Так и не пустил его; Владимир потом признавался, что всю жизнь об этом сожалел.
Расставшись с Григорием и Фёдором, я поехал домой, чтобы с рассветом в Петергоф за Екатериной отправиться: надо было туда успеть до приезда императора.
В июне ночи белые, я даже не ложился. Утром простился с Ерофеичем:
— Ну, сегодня или грудь в крестах, или голова в кустах! Не поминай лихом, если что…
— Даст Бог, обойдётся, Алексей Григорьевич! — перекрестил он меня. — Главное, на полдороге не останавливайся, иди до конца, а смелости тебе не занимать.
Взял я экипаж у своего приятеля Бибикова, приехал в Петергоф; ищу Екатерину, а её нет нигде! Наконец, насилу отыскал в отдалённом углу сада, в павильоне Монплезир.
Екатерина II.
Художник Г.К. Гроот
Стучусь тихонько в окошко, оно открывается, а в нём какая-то старая немецкая фрау в ночной рубашке и чепце. Спросонья она бог весть что себе вообразила, шепчет:
— О, майн гот, почему вы лазить моё окно, разве мы есть знакомы? Вы очень спешить: извольте делать по этикет.

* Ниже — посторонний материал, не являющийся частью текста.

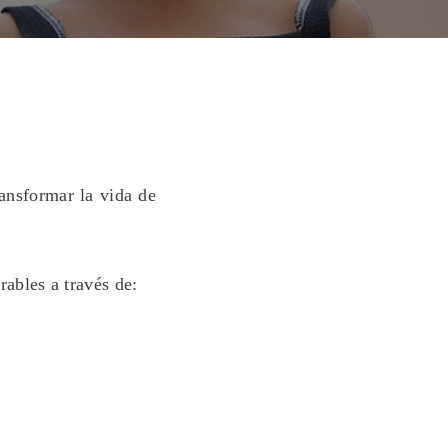
ransformar la vida de
ables a través de:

— Императрица где? — спрашиваю её. — Мне императрица нужна.
— О, императрикс! Вы к ней ходить? — говорит она с большим разочарованием. — Она вам позволила?
Ну, как тут объясниться! — по счастью, на шум вышел Василий Шкурин, камердинер императрицы, которому мы ребёнка её от Григория на воспитание отдали.
— Алексей Григорьевич, это вы? Что случилось? — с тревогой на меня смотрит.
— Подымайте императрицу, — отвечаю я. — Гвардия восстала, в Петербург надо прямо сейчас ехать. Сегодня всё решится.
— Погодите, я вам дверь открою, — говорит, а у самого руки трясутся.
— Не нужно, я через окно влезу. Только не шумите, нам надо тайно действовать, — объясняю я ему.
— Но это не есть прилично! — возмущается фрау. — Чужой мужчина лезет в дом, где есть неодетые женщины!
— Оставьте! — прерывает её Шкурин. — Теперь не до приличий!